Vladimir Vargas Vladimir Vargas - 1 year ago 146
Python Question

Curve_fitting data (I'm close to the params values, but curve_fit says optimal parameters not found)

I'm trying to fit the data in this file with

from scipy in Python. The file contains data points of temperature vs time in celsius and milliseconds. I convert them to kelvin and seconds:

thefile = open("aluminio_33920um_aire.txt", "r")
data = np.loadtxt(thefile, delimiter='\t', skiprows=1)
Temp = data[:, 0] + 273.15 #kelvin
Time = data[:, 1]*1e-3 #secs

I define a couple of functions to be fitted:

def newton(t, a, b, tau):
return a + b * np.exp(-t/tau)

def dulong(t, ta, dift, f, n):
return ta + (dift + (n-1)*t/f)**(1/(1-n))

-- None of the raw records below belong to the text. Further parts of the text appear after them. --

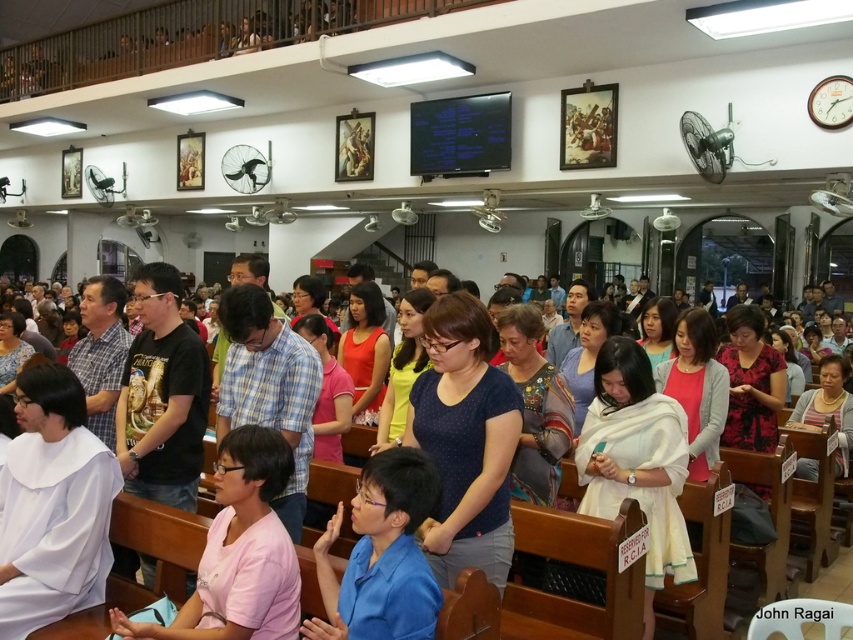 Question: Can you confirm if blue fabric shirt at center is positioned to the left of pink fabric shirt at center?

Choices:
 (A) yes
 (B) no

Answer: (B)

Question: Does blue fabric shirt at center appear over pink fabric shirt at center?

Choices:
 (A) no
 (B) yes

Answer: (B)

Question: Which point is farther to the camera?

Choices:
 (A) blue fabric shirt at center
 (B) pink fabric shirt at center

Answer: (B)

Question: Is blue fabric shirt at center further to the viewer compared to pink fabric shirt at center?

Choices:
 (A) yes
 (B) no

Answer: (B)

newton's fitting works perfectly. But dulong does not. I have plotted several values for the parameters of duolong to see which values draw a line that more or less fits the data, and I found the values given here:

poptd, pcovd = curve_fit(dulong, Time, Temp, p0=[295, 0.155, 6000, 1.38], sigma=[1]*len(Temp), absolute_sigma=True)

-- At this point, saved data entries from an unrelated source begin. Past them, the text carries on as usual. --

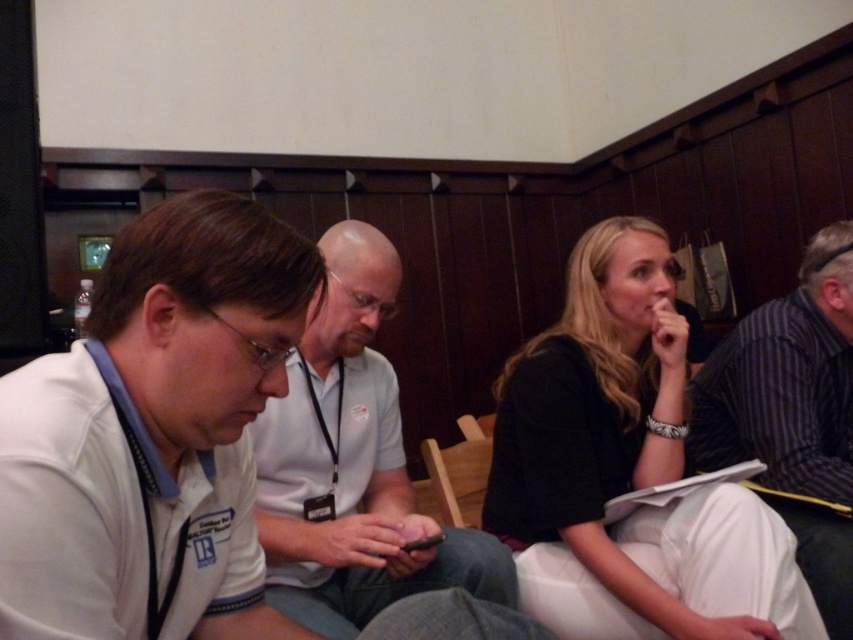 Can you confirm if black matte jacket at upper right is positioned below striped cotton shirt at right?

Actually, black matte jacket at upper right is above striped cotton shirt at right.

Does black matte jacket at upper right have a larger size compared to striped cotton shirt at right?

Indeed, black matte jacket at upper right has a larger size compared to striped cotton shirt at right.

Locate an element on the screen. This screenshot has width=853, height=640. black matte jacket at upper right is located at coordinates (627, 470).

Which of these two, white matte shirt at left or white matte shirt at center, stands taller?

white matte shirt at center is taller.

Is point (262, 298) positioned behind point (337, 573)?

That is False.

I want to click on white matte shirt at left, so click(x=154, y=429).

Is white matte shirt at left above black matte jacket at upper right?

Yes, white matte shirt at left is above black matte jacket at upper right.

Does white matte shirt at left have a smaller size compared to black matte jacket at upper right?

Yes, white matte shirt at left is smaller than black matte jacket at upper right.

Image resolution: width=853 pixels, height=640 pixels. In order to click on white matte shirt at left in this screenshot , I will do `click(154, 429)`.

However, passing these values
to curve_fit does not help since I get the error

RuntimeError: Optimal parameters not found: Number of calls to function has reached maxfev = 1000.

Don't know how to improve since the initial guess of my parameters is a really good guess. I appreciate your help.

Answer Source

Your dulong function is highly sensitive to changes in n because of its n^n dependancy. You might want set bounds for it or even keep it as a constant if thats good enough for you.

Also, if you are dealing with sufficient small timescales you could consider using a approximating function. If not, try to take the logarithm of your temp data and fit the logarithm of the dulong function. This can be useful if the algorithm takes steps too big when variating n.

For debugging purposes you can add a line to your function which prints the parameters passed, that way you will be able to see which parameter is varied by how much and you can work from there. As another measure you can take a look at the minimize function from scipy.optimize, there you will be able to specify more options like solving algorithm and stepwidth to be taken and you can also pass the jacobian to further improve efficiency.